There are currently fewer officers patrolling the city than at any time since the 1920s. At one point, the Detroit police force was over 5,000. Today, the force is just 1,590 officers strong — and not all of those are on the street.
The city has lost nearly half its patrol officers since 2000 and ranks have shrunk by 37 percent in the past three years alone, according to the Detroit News. It’s so bad that precincts are reportedly left with only one squad car at times.
“This is a crisis, and the dam is going to break,” Mark Diaz, president of the Detroit Police Officers Association, told the newspaper. “It’s a Catch-22: I know the city is broke, but we’re not going to be able to build up a tax base of residents and businesses until we can provide a safe environment for them.”
It’s important to note that the city’s population has fluctuated greatly over the years. Here’s a breakdown of data segments comparing the number of officers to Detroit residents, according to the report. The city’s current citizen-to-officer ratio is 448 to 1.

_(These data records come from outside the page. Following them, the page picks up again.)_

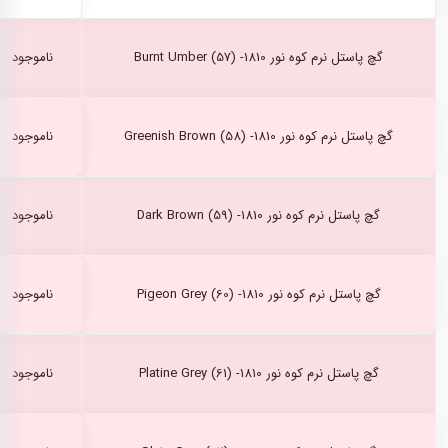
گچ پاستل نرم کوه نور Burnt Umber (57) -1810
ناموجود
گچ پاستل نرم کوه نور Greenish Brown (58) -1810
ناموجود
گچ پاستل نرم کوه نور Dark Brown (59) -1810
ناموجود
گچ پاستل نرم کوه نور Pigeon Grey (60) -1810
ناموجود
گچ پاستل نرم کوه نور Platine Grey (61) -1810
ناموجود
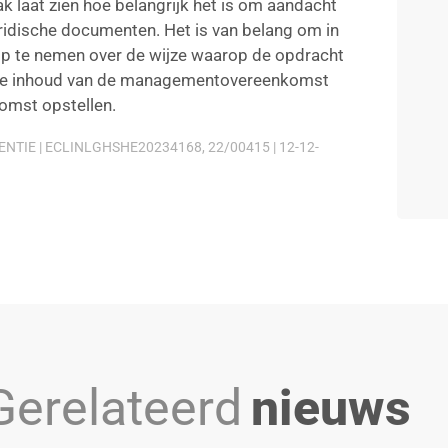
ak laat zien hoe belangrijk het is om aandacht
ridische documenten. Het is van belang om in
 te nemen over de wijze waarop de opdracht
r de inhoud van de managementovereenkomst
omst opstellen.
TIE | ECLINLGHSHE20234168, 22/00415 | 12-12-
Gerelateerd
nieuws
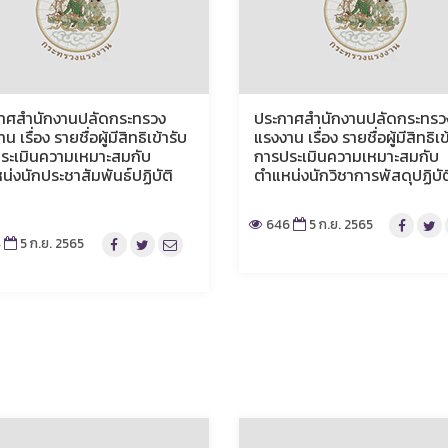
าศสำนักงานปลัดกระทรวง
ประกาศสำนักงานปลัดกระทรว
น เรื่อง รายชื่อผู้มีสิทธิเข้ารับ
แรงงาน เรื่อง รายชื่อผู้มีสิทธิเข
ระเมินความเหมาะสมกับ
การประเมินความเหมาะสมกับ
น่งนักประชาสัมพันธ์ปฏิบัติ
ตำแหน่งนักวิชาการพัสดุปฏิบั
646
5 ก.ย. 2565
4
5 ก.ย. 2565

- 1920: 897 officers — population of 993,678
- 1930: 3,141 officers — population of 1,568,662
- 1950: 3,548 officers — population of 1,849,568
- 1970: 3,973 officers — population of 1,511,482
- 1990: 3,312 officers — population of 1,027,974
- 2000: 3,139 officers — population of 951,270
- 2015: 1,590 officers — population of 719,777
Budget cuts have hit the department and some have left to work elsewhere.
“These officers do the most difficult job in the country, and they need to get paid more,” said Chief James Craig. “It’s hard to keep people when other cities can offer so much more money.”
Craig said he’s making some progress at getting more officers on the force, even if it’s not at the rate he would like.
“Certainly the mayor and I have lots of discussions on what right sizing the police department should look like. I know that we’re looking at adding roughly 480 additional officers into the field. What could I do with that? I could do more,” he said.
The 480 officers include new recruits as well as officers currently on administration duties. Those officers, about 15 percent of the force, could be reassigned to the streets if the department could find qualified citizens to take over some of their responsibilities, police said.